● **What to do**:
Word for word, copy out every line of the records, omitting each picture.

Structured page parsing data:
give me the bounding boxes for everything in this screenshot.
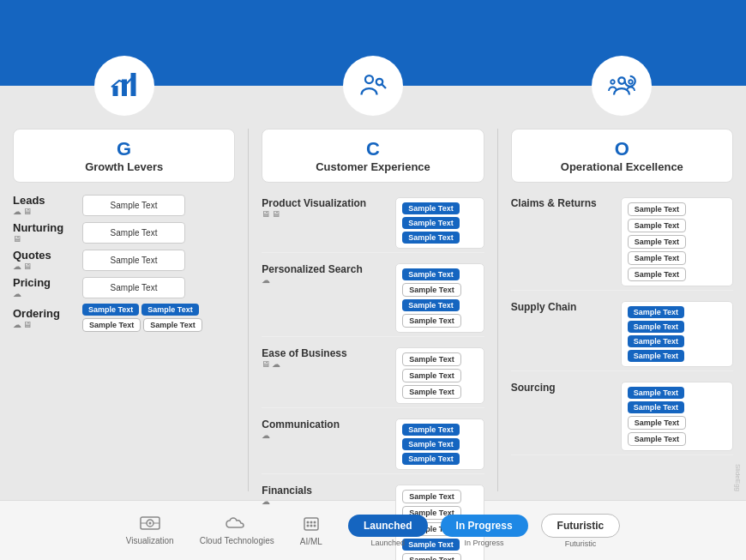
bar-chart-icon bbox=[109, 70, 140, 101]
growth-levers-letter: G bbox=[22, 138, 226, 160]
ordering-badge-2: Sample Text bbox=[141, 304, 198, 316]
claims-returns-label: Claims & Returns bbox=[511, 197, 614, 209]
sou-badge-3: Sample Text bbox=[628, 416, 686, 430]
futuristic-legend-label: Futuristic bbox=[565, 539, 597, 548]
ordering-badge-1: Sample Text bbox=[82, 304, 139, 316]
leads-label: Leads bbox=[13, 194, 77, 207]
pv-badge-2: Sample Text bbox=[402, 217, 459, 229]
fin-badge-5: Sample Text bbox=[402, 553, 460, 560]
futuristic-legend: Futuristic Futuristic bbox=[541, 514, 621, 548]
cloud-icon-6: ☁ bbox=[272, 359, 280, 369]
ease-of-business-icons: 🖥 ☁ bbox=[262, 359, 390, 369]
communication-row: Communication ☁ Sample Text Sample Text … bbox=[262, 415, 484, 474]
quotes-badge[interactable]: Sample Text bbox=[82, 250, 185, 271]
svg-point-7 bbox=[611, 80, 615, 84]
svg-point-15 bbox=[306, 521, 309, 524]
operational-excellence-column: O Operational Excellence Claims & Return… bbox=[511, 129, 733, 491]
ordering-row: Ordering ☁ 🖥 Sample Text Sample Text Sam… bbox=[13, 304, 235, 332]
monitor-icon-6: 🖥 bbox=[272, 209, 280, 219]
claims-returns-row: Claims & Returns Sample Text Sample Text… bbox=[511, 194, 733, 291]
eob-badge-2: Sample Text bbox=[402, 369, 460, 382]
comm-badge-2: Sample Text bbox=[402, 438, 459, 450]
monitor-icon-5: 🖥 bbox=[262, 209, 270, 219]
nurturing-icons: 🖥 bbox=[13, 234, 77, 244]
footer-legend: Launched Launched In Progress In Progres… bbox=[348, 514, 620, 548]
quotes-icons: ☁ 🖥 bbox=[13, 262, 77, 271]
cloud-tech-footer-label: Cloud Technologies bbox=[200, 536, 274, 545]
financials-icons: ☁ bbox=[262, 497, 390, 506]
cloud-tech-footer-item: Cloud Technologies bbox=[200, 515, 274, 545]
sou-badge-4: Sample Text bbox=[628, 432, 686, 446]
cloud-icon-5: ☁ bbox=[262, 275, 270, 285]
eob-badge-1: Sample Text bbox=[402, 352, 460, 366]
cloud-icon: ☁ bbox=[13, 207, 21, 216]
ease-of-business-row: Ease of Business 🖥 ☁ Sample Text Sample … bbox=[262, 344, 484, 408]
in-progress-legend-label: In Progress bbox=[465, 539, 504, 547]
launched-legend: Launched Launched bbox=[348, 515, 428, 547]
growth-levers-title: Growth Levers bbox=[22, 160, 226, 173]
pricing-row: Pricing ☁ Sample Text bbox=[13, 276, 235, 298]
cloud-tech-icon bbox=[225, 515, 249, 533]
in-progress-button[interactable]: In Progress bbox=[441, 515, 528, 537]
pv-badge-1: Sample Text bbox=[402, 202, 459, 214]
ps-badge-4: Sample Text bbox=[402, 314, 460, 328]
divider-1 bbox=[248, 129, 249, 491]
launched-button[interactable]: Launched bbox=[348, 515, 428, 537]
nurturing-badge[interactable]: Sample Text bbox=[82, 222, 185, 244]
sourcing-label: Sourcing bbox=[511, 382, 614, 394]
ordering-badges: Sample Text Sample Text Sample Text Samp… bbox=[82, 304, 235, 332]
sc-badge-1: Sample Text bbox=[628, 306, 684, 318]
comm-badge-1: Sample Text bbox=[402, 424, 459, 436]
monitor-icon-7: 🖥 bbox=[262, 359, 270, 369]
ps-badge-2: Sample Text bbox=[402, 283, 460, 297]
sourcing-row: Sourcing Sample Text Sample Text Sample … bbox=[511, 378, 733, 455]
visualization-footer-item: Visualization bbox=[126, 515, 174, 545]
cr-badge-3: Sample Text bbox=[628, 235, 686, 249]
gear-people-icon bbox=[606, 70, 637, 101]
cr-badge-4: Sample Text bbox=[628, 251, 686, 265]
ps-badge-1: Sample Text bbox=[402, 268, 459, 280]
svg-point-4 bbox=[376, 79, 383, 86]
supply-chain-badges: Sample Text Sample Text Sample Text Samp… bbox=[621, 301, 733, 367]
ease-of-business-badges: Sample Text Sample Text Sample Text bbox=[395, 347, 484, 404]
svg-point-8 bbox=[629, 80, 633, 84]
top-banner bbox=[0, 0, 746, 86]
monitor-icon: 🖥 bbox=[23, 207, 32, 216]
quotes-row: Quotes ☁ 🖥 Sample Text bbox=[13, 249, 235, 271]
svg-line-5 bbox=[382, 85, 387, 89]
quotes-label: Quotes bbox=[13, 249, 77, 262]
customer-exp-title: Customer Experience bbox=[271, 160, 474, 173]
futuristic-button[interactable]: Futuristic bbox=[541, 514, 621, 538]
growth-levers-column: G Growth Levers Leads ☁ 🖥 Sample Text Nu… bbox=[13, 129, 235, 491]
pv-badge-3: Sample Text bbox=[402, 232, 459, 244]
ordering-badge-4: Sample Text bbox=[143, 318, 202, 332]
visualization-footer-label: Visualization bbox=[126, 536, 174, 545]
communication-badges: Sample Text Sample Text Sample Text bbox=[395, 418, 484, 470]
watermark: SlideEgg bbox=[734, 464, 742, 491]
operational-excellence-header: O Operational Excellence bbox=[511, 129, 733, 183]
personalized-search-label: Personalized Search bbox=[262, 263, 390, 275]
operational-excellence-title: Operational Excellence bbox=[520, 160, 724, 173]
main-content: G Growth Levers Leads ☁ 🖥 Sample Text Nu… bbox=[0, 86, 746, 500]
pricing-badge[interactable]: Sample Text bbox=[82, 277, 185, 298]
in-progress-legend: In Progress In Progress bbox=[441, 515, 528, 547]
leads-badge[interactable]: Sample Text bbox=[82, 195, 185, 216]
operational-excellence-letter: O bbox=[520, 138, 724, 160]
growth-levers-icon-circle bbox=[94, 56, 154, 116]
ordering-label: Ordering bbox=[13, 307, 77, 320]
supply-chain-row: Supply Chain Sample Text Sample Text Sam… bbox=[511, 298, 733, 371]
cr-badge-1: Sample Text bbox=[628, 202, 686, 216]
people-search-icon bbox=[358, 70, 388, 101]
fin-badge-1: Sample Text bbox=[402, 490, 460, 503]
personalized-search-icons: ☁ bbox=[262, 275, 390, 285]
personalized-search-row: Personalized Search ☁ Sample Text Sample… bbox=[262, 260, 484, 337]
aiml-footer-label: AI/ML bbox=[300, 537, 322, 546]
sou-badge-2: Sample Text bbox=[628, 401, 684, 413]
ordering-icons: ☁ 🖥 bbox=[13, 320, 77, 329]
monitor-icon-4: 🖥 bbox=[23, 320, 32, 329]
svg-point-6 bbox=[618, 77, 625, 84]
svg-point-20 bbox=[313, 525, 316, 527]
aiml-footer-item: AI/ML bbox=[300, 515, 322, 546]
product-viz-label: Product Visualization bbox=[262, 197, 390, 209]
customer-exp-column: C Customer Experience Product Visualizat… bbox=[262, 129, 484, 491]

● **Result of this task**:
give me the bounding boxes for everything in this screenshot.
bar-chart-icon bbox=[109, 70, 140, 101]
growth-levers-letter: G bbox=[22, 138, 226, 160]
ordering-badge-2: Sample Text bbox=[141, 304, 198, 316]
claims-returns-label: Claims & Returns bbox=[511, 197, 614, 209]
sou-badge-3: Sample Text bbox=[628, 416, 686, 430]
futuristic-legend-label: Futuristic bbox=[565, 539, 597, 548]
ordering-badge-1: Sample Text bbox=[82, 304, 139, 316]
leads-label: Leads bbox=[13, 194, 77, 207]
pv-badge-2: Sample Text bbox=[402, 217, 459, 229]
fin-badge-5: Sample Text bbox=[402, 553, 460, 560]
futuristic-legend: Futuristic Futuristic bbox=[541, 514, 621, 548]
cloud-icon-6: ☁ bbox=[272, 359, 280, 369]
ease-of-business-icons: 🖥 ☁ bbox=[262, 359, 390, 369]
communication-row: Communication ☁ Sample Text Sample Text … bbox=[262, 415, 484, 474]
quotes-badge[interactable]: Sample Text bbox=[82, 250, 185, 271]
svg-point-7 bbox=[611, 80, 615, 84]
svg-point-15 bbox=[306, 521, 309, 524]
operational-excellence-column: O Operational Excellence Claims & Return… bbox=[511, 129, 733, 491]
ordering-row: Ordering ☁ 🖥 Sample Text Sample Text Sam… bbox=[13, 304, 235, 332]
monitor-icon-6: 🖥 bbox=[272, 209, 280, 219]
claims-returns-row: Claims & Returns Sample Text Sample Text… bbox=[511, 194, 733, 291]
eob-badge-2: Sample Text bbox=[402, 369, 460, 382]
comm-badge-2: Sample Text bbox=[402, 438, 459, 450]
monitor-icon-5: 🖥 bbox=[262, 209, 270, 219]
nurturing-icons: 🖥 bbox=[13, 234, 77, 244]
footer-legend: Launched Launched In Progress In Progres… bbox=[348, 514, 620, 548]
quotes-icons: ☁ 🖥 bbox=[13, 262, 77, 271]
cloud-tech-footer-label: Cloud Technologies bbox=[200, 536, 274, 545]
financials-icons: ☁ bbox=[262, 497, 390, 506]
cloud-tech-footer-item: Cloud Technologies bbox=[200, 515, 274, 545]
sou-badge-4: Sample Text bbox=[628, 432, 686, 446]
cloud-icon-5: ☁ bbox=[262, 275, 270, 285]
eob-badge-1: Sample Text bbox=[402, 352, 460, 366]
cloud-icon: ☁ bbox=[13, 207, 21, 216]
ease-of-business-row: Ease of Business 🖥 ☁ Sample Text Sample … bbox=[262, 344, 484, 408]
in-progress-legend-label: In Progress bbox=[465, 539, 504, 547]
launched-legend: Launched Launched bbox=[348, 515, 428, 547]
growth-levers-title: Growth Levers bbox=[22, 160, 226, 173]
pricing-row: Pricing ☁ Sample Text bbox=[13, 276, 235, 298]
cloud-tech-icon bbox=[225, 515, 249, 533]
in-progress-button[interactable]: In Progress bbox=[441, 515, 528, 537]
pv-badge-1: Sample Text bbox=[402, 202, 459, 214]
ps-badge-4: Sample Text bbox=[402, 314, 460, 328]
divider-1 bbox=[248, 129, 249, 491]
launched-button[interactable]: Launched bbox=[348, 515, 428, 537]
nurturing-badge[interactable]: Sample Text bbox=[82, 222, 185, 244]
sourcing-label: Sourcing bbox=[511, 382, 614, 394]
ordering-badges: Sample Text Sample Text Sample Text Samp… bbox=[82, 304, 235, 332]
sc-badge-1: Sample Text bbox=[628, 306, 684, 318]
comm-badge-1: Sample Text bbox=[402, 424, 459, 436]
monitor-icon-7: 🖥 bbox=[262, 359, 270, 369]
ps-badge-2: Sample Text bbox=[402, 283, 460, 297]
sourcing-row: Sourcing Sample Text Sample Text Sample … bbox=[511, 378, 733, 455]
visualization-footer-item: Visualization bbox=[126, 515, 174, 545]
cr-badge-3: Sample Text bbox=[628, 235, 686, 249]
gear-people-icon bbox=[606, 70, 637, 101]
cr-badge-4: Sample Text bbox=[628, 251, 686, 265]
ps-badge-1: Sample Text bbox=[402, 268, 459, 280]
svg-point-4 bbox=[376, 79, 383, 86]
supply-chain-badges: Sample Text Sample Text Sample Text Samp… bbox=[621, 301, 733, 367]
ease-of-business-badges: Sample Text Sample Text Sample Text bbox=[395, 347, 484, 404]
svg-point-8 bbox=[629, 80, 633, 84]
top-banner bbox=[0, 0, 746, 86]
monitor-icon: 🖥 bbox=[23, 207, 32, 216]
quotes-row: Quotes ☁ 🖥 Sample Text bbox=[13, 249, 235, 271]
svg-line-5 bbox=[382, 85, 387, 89]
quotes-label: Quotes bbox=[13, 249, 77, 262]
customer-exp-title: Customer Experience bbox=[271, 160, 474, 173]
futuristic-button[interactable]: Futuristic bbox=[541, 514, 621, 538]
growth-levers-column: G Growth Levers Leads ☁ 🖥 Sample Text Nu… bbox=[13, 129, 235, 491]
pv-badge-3: Sample Text bbox=[402, 232, 459, 244]
ordering-badge-4: Sample Text bbox=[143, 318, 202, 332]
visualization-footer-label: Visualization bbox=[126, 536, 174, 545]
communication-badges: Sample Text Sample Text Sample Text bbox=[395, 418, 484, 470]
watermark: SlideEgg bbox=[734, 464, 742, 491]
operational-excellence-header: O Operational Excellence bbox=[511, 129, 733, 183]
personalized-search-label: Personalized Search bbox=[262, 263, 390, 275]
operational-excellence-title: Operational Excellence bbox=[520, 160, 724, 173]
main-content: G Growth Levers Leads ☁ 🖥 Sample Text Nu… bbox=[0, 86, 746, 500]
pricing-badge[interactable]: Sample Text bbox=[82, 277, 185, 298]
in-progress-legend: In Progress In Progress bbox=[441, 515, 528, 547]
leads-badge[interactable]: Sample Text bbox=[82, 195, 185, 216]
operational-excellence-letter: O bbox=[520, 138, 724, 160]
growth-levers-icon-circle bbox=[94, 56, 154, 116]
ordering-label: Ordering bbox=[13, 307, 77, 320]
supply-chain-row: Supply Chain Sample Text Sample Text Sam… bbox=[511, 298, 733, 371]
cr-badge-1: Sample Text bbox=[628, 202, 686, 216]
people-search-icon bbox=[358, 70, 388, 101]
fin-badge-1: Sample Text bbox=[402, 490, 460, 503]
personalized-search-icons: ☁ bbox=[262, 275, 390, 285]
personalized-search-row: Personalized Search ☁ Sample Text Sample… bbox=[262, 260, 484, 337]
aiml-footer-label: AI/ML bbox=[300, 537, 322, 546]
sou-badge-2: Sample Text bbox=[628, 401, 684, 413]
ordering-icons: ☁ 🖥 bbox=[13, 320, 77, 329]
monitor-icon-4: 🖥 bbox=[23, 320, 32, 329]
svg-point-6 bbox=[618, 77, 625, 84]
svg-point-20 bbox=[313, 525, 316, 527]
aiml-footer-item: AI/ML bbox=[300, 515, 322, 546]
product-viz-label: Product Visualization bbox=[262, 197, 390, 209]
customer-exp-column: C Customer Experience Product Visualizat… bbox=[262, 129, 484, 491]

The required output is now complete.